In Cassandra, we create two tables:

Table 1: `orders_by_id`

Optimized for looking up a single order.

CREATE TABLE orders_by_id (
    order_id uuid,
    customer_id uuid,
    total_amount decimal,
    status text,
    created_at timestamp,
    PRIMARY KEY (order_id)
);

Table 2: `orders_by_customer`

Optimized for listing a customer’s history.

CREATE TABLE orders_by_customer (
    customer_id uuid,
    created_at timestamp,
    order_id uuid,
    total_amount decimal,
    status text,
    PRIMARY KEY ((customer_id), created_at)
) WITH CLUSTERING ORDER BY (created_at DESC);

[!NOTE] Notice that we duplicate total_amount and status. This allows us to satisfy the query without reading the other table.

5. Implementation Examples

Let’s look at how we define these entities in code.

Using the Datastax Java Driver and Object Mapping.

// Entity for 'orders_by_id'
@Entity
@CqlName("orders_by_id")
public class OrderById {
    @PartitionKey
    @CqlName("order_id")
    private UUID orderId;

    @CqlName("customer_id")
    private UUID customerId;

    private BigDecimal totalAmount;
    private String status;
    private Instant createdAt;

    // Getters and Setters...
}

// Entity for 'orders_by_customer'
@Entity
@CqlName("orders_by_customer")
public class OrderByCustomer {
    @PartitionKey
    @CqlName("customer_id")
    private UUID customerId;

    @ClusteringColumn
    @CqlName("created_at")
    private Instant createdAt;

    // We include orderId as part of the primary key (clustering key)
    // to ensure uniqueness if a customer places multiple orders at the exact same millisecond.
    @ClusteringColumn(1)
    @CqlName("order_id")
    private UUID orderId;

    private BigDecimal totalAmount;
    private String status;
}

Using gocql.

package main

import (
    "time"
    "github.com/gocql/gocql"
)

// OrderById represents the 'orders_by_id' table
type OrderById struct {
    OrderId     gocql.UUID
    CustomerId  gocql.UUID
    TotalAmount float64
    Status      string
    CreatedAt   time.Time
}

// OrderByCustomer represents the 'orders_by_customer' table
type OrderByCustomer struct {
    CustomerId  gocql.UUID
    CreatedAt   time.Time
    OrderId     gocql.UUID
    TotalAmount float64
    Status      string
}

func CreateOrder(session *gocql.Session, order OrderById) error {
    // We must write to BOTH tables manually (or use a Batch)
    batch := session.NewBatch(gocql.LoggedBatch)

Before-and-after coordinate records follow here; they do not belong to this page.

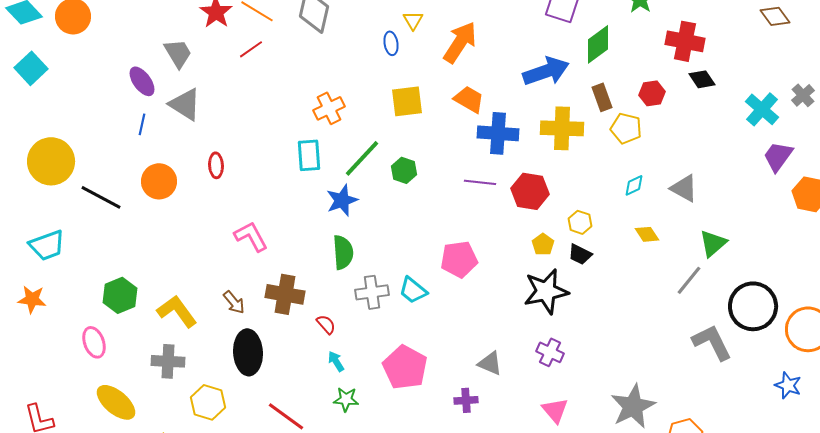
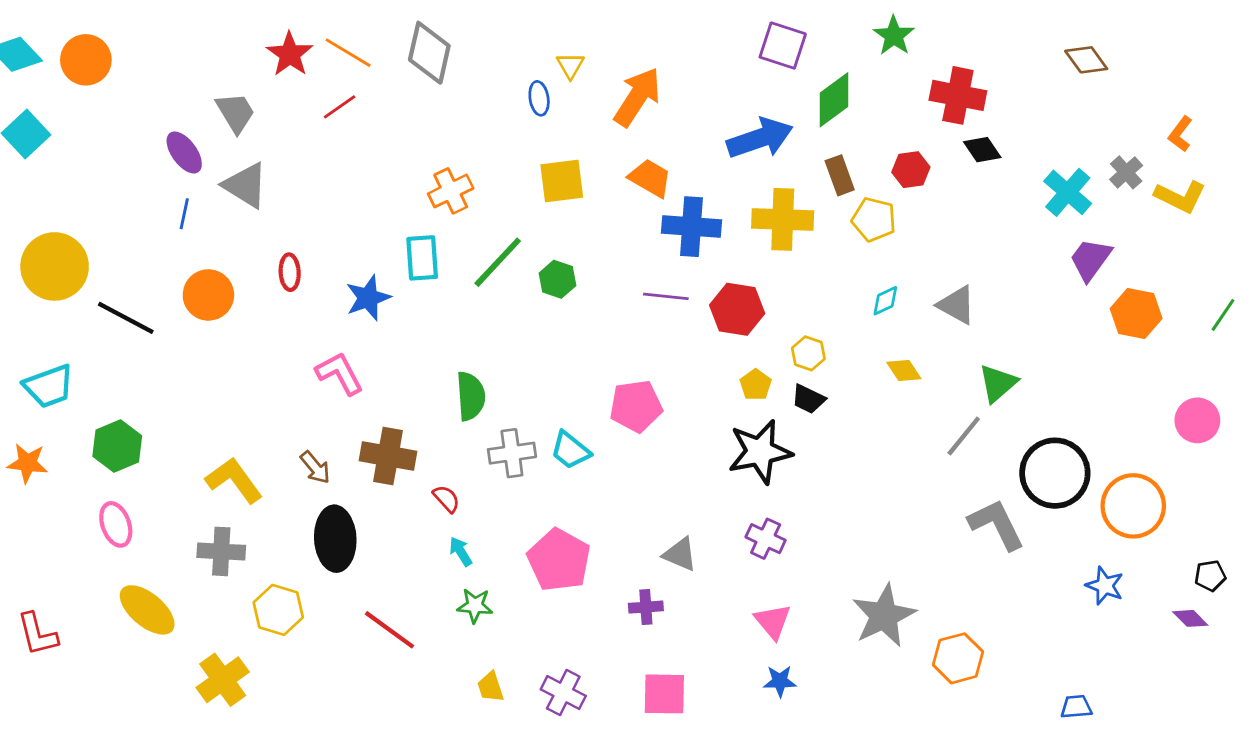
blue star: (342, 200) -> (368, 298), moved
green hexagon: (120, 295) -> (117, 446), moved

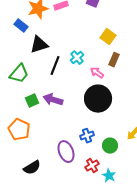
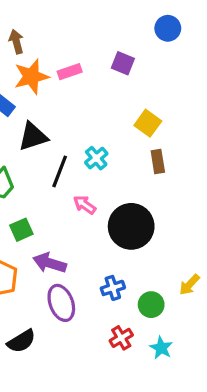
brown rectangle: (114, 60) -> (158, 161), turned -32
pink arrow: (97, 73) -> (85, 205), moved
purple arrow: (53, 100) -> (50, 263), moved
purple ellipse: (66, 152) -> (61, 303), moved
cyan star: (109, 176) -> (161, 348), moved

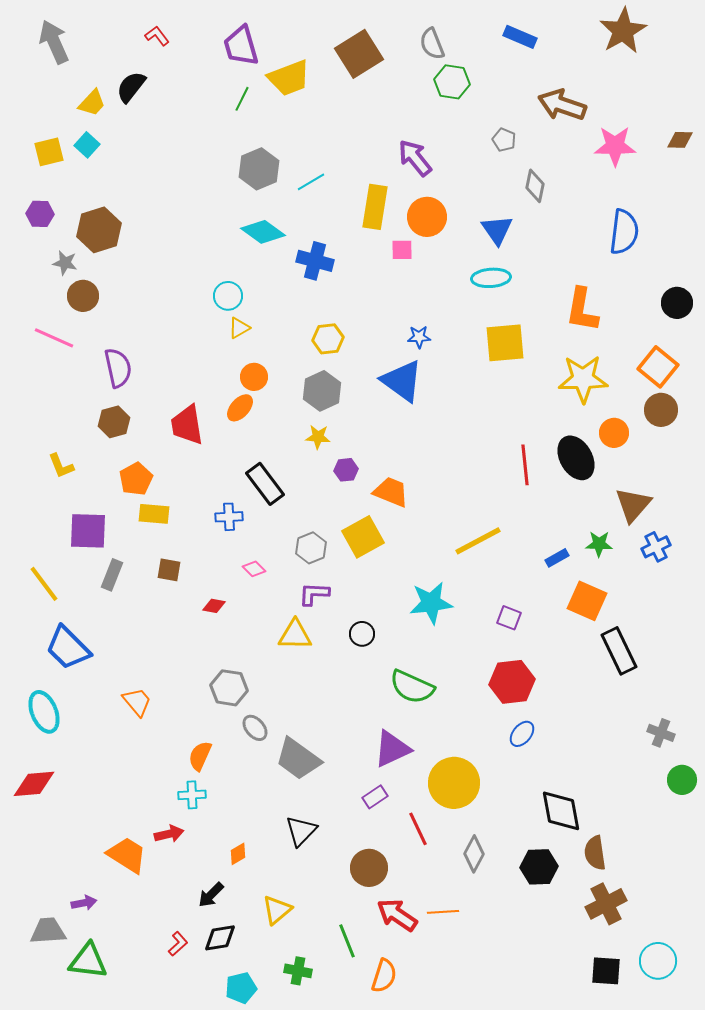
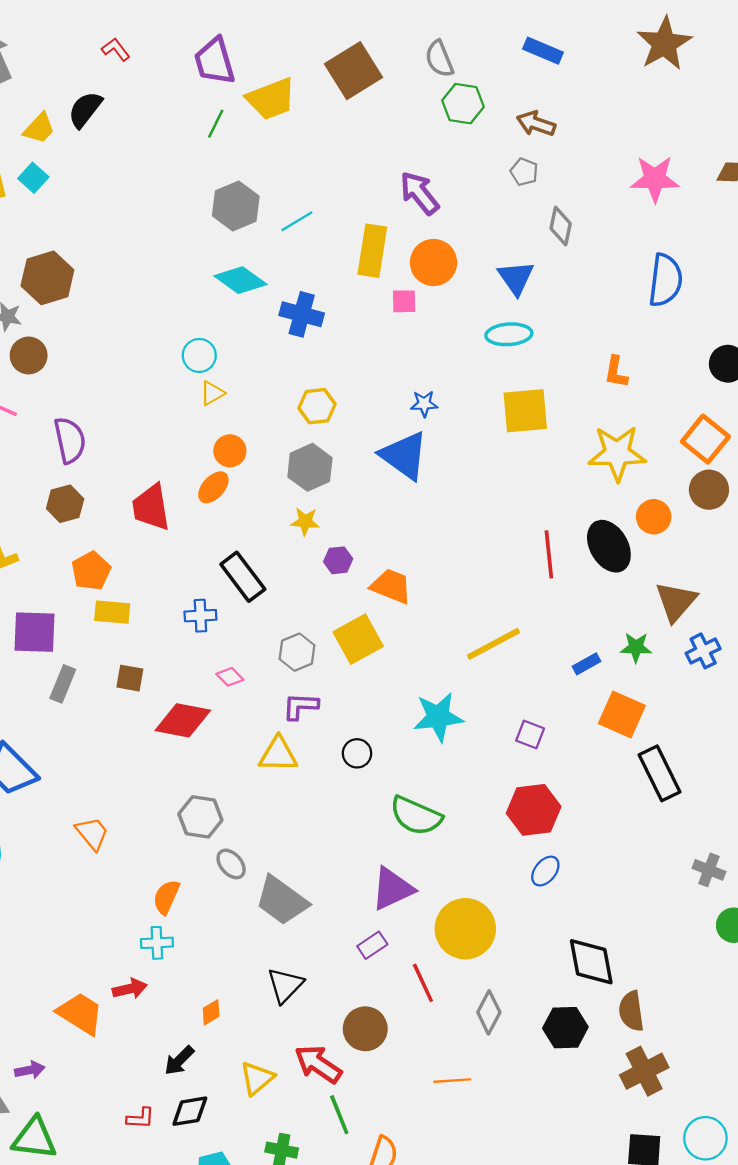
brown arrow: (562, 105) -> (536, 124), moved, size x0.7
orange L-shape: (582, 310) -> (616, 372), size x0.6
red diamond: (214, 606) -> (183, 720), size x2.0
red arrow: (397, 915) -> (318, 1064), moved
red L-shape: (178, 944) -> (140, 1118), turned 45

    // Statement 1: Insert into orders_by_id
    batch.Query(`INSERT INTO orders_by_id (order_id, customer_id, total_amount, status, created_at)
                 VALUES (?, ?, ?, ?, ?)`,
        order.OrderId, order.CustomerId, order.TotalAmount, order.Status, order.CreatedAt)

    // Statement 2: Insert into orders_by_customer
    batch.Query(`INSERT INTO orders_by_customer (customer_id, created_at, order_id, total_amount, status)
                 VALUES (?, ?, ?, ?, ?)`,
        order.CustomerId, order.CreatedAt, order.OrderId, order.TotalAmount, order.Status)

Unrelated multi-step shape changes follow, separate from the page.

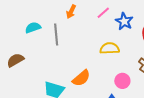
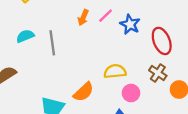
orange arrow: (71, 12) -> (83, 18), moved
yellow semicircle: (110, 48) -> (115, 71), moved

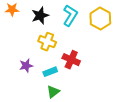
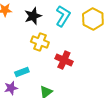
purple star: (26, 66) -> (11, 88), moved
cyan rectangle: (50, 72) -> (22, 72), moved

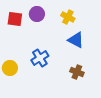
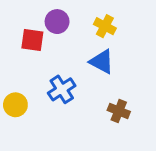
red square: (15, 19) -> (32, 40), moved
blue triangle: (76, 40) -> (102, 62), moved

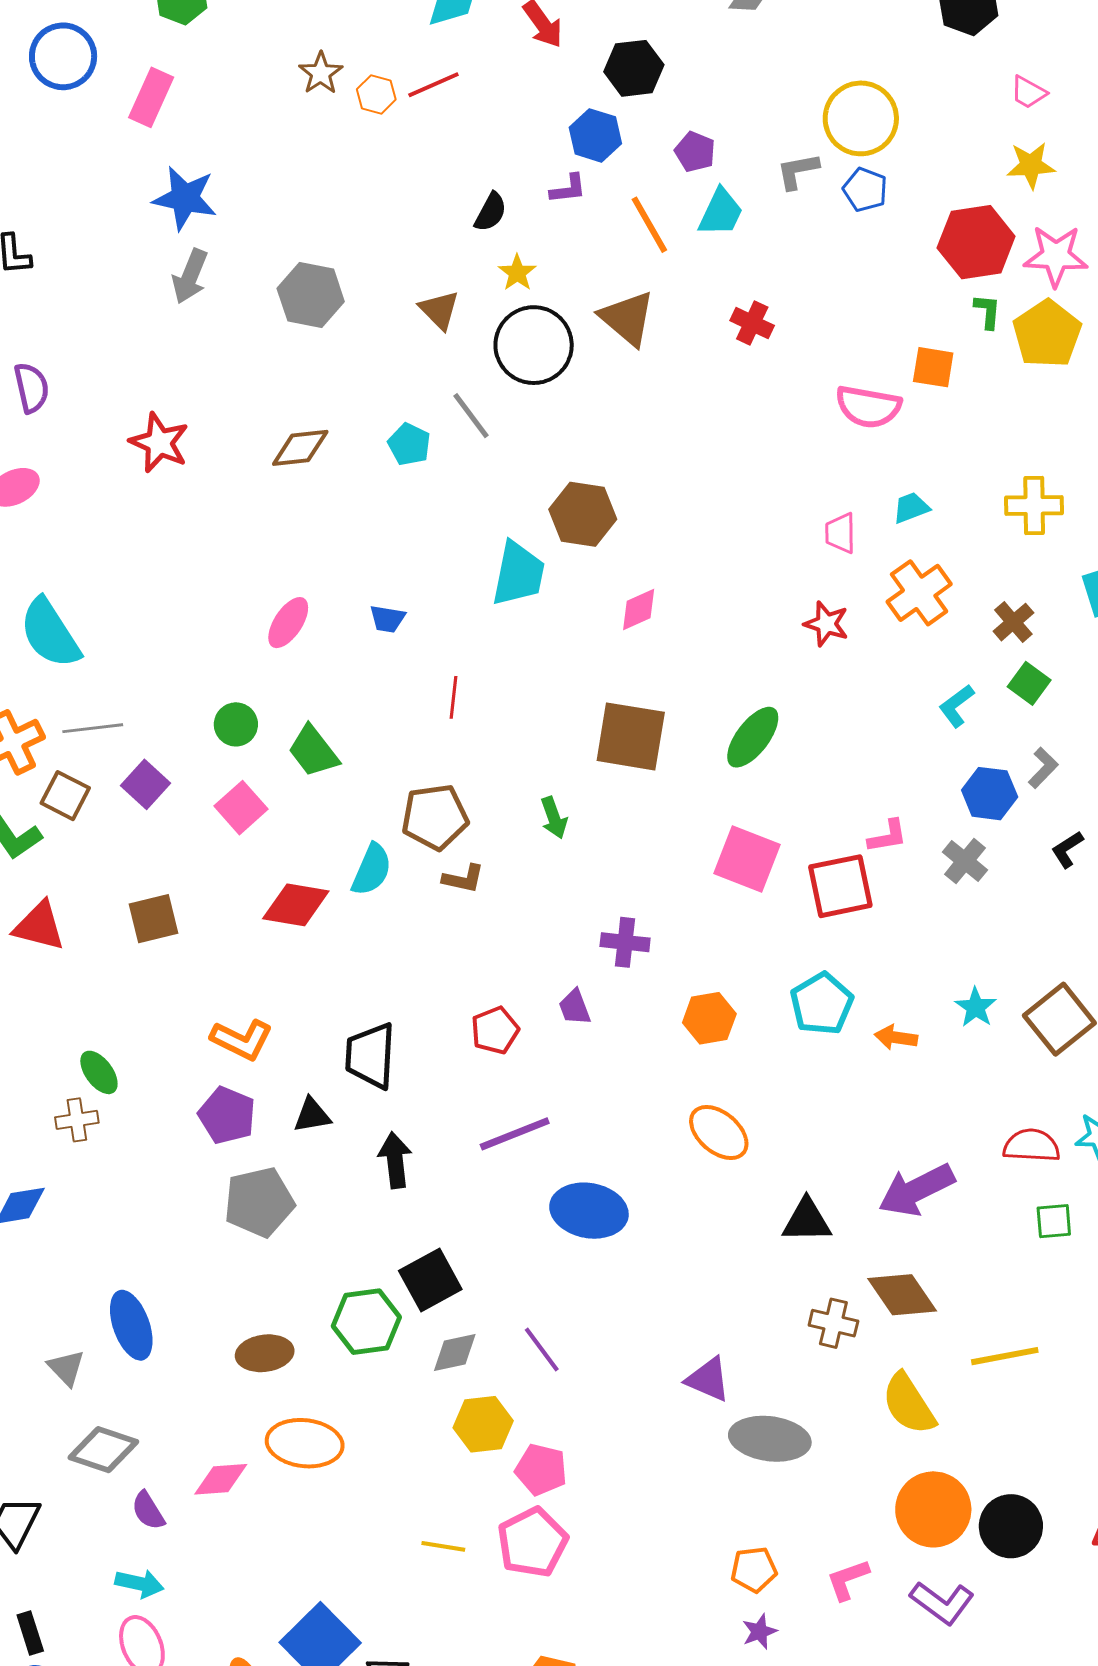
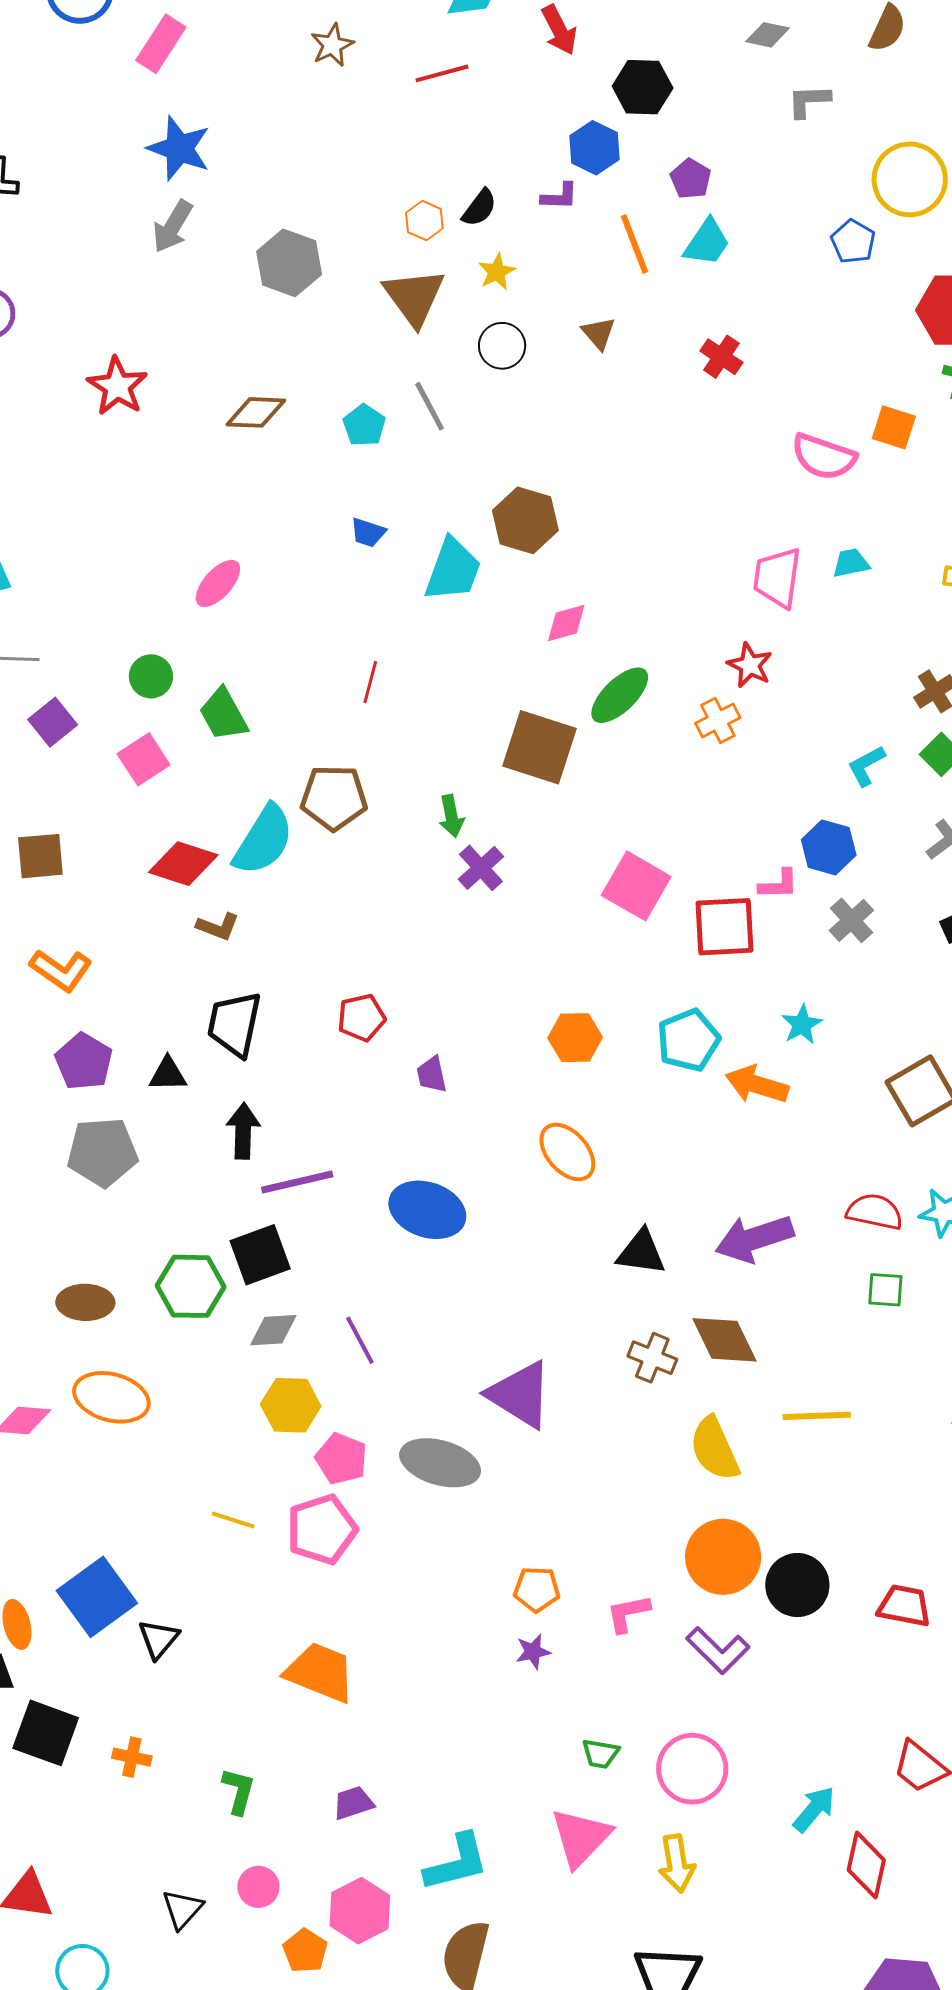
orange hexagon: (376, 94) -> (424, 221), moved
yellow circle: (861, 118) -> (910, 179), moved
gray L-shape: (798, 171) -> (809, 101), moved
brown triangle: (439, 310) -> (414, 297), size x1.5
brown triangle: (627, 318) -> (599, 333), size x0.6
black circle: (534, 345) -> (502, 346), size x0.6
pink trapezoid: (840, 533) -> (777, 578), size x1.5
orange cross: (919, 593) -> (718, 720), moved, size x0.7
blue trapezoid: (387, 619) -> (368, 533), moved
green ellipse: (753, 737) -> (620, 695), moved
blue hexagon: (990, 794) -> (829, 847), moved
cyan semicircle: (372, 870) -> (263, 840), size x1.4
brown L-shape: (463, 879) -> (218, 927), moved
purple cross: (625, 942) -> (481, 868), moved, turned 33
purple trapezoid: (575, 1007) -> (432, 1075), moved
cyan star: (976, 1007) -> (802, 1024), moved
orange arrow: (896, 1037) -> (757, 1085), size x1.5
orange L-shape: (242, 1040) -> (61, 970), moved
purple line: (515, 1134) -> (297, 1182), moved
purple triangle: (708, 1379) -> (520, 1394), size x1.5
gray ellipse: (770, 1439) -> (440, 1463), moved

    return session.ExecuteBatch(batch)
}

6. Key Takeaways

Forget Normalization: Duplicate data to optimize for reads.
Start with Queries: List your access patterns before defining tables.
One Table Per Query: Don’t be afraid to create 3 different tables for the same data entity if you have 3 different ways to look it up.
Write Amplification is OK: Disk space is cheap; latency is expensive.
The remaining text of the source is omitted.